Greenport Conference to look at How Maritime & Shipping Industries are Measuring Air Emissions

(Image Courtesy: Ghana Ports & Harbours Authority

Measuring air emissions in the maritime and shipping industries is just one topic that will be discussed at the first GreenPort Congress conference to be held in North America (, hosted by the Helen Delich Bentley Port of Baltimore and the Maryland Department of Transportation. The international conference, which will be held at the Baltimore Convention Center on May 16-18, 2018, brings together maritime professionals from around the world to discuss environmental initiatives and developments. After 12 years of being held around the world, this is the first time it is being held in North America.

“This is an important event for the maritime industry and a great opportunity to share the ongoing success of the Port of Baltimore with an international audience,” said Governor Larry Hogan. “We look forward to hosting Greenport Congress conference and welcoming those leading environmental efforts around the world to Maryland.”

The session on measuring air emissions will examine the environmental impacts of ships’ transits on air quality around ports and surrounding communities.
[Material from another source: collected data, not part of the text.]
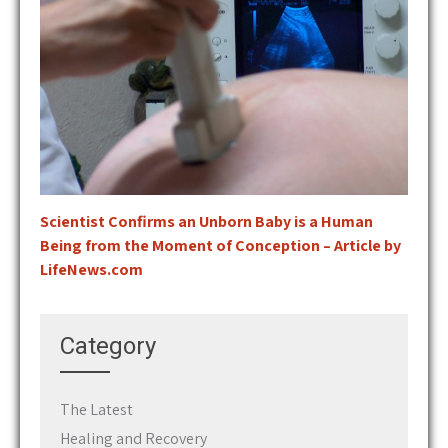
Scientist Confirms an Unborn Baby is a Human
Being from the Moment of Conception – Article by
LifeNews.com
Category
The Latest
Healing and Recovery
It will also look at the universal use of automatic identification systems, monitoring ship emissions from space, and understanding the results of photochemical modeling that stimulates the changes of pollutant concentrations in the atmosphere and near shore emissions. The session will be moderated by George Aburn, director of air and radiation administration for the Maryland Department of the Environment.

Other conference sessions will focus on a variety of maritime environmental topics ranging from smart ports to land redevelopment to managing dredge materials to the future of commerce vessels in a rapidly changing industry.

The Port of Baltimore has been recognized for its environmental efforts for several years and was recently named a Green Supply Chain partner by Inbound Logistics magazine. The magazine specifically recognized the Port’s work with dray trucks. Under a Diesel Emissions Reduction Act (DERA) grant through the U.S. Department of the Environment, more than 170 older dray trucks that move cargo at the Port of Baltimore since 2012 have been replaced with newer and cleaner diesel dray trucks. These upgrades improve overall fuel efficiency and have helped to reduce harmful pollutants both at the Port itself and around nearby communities.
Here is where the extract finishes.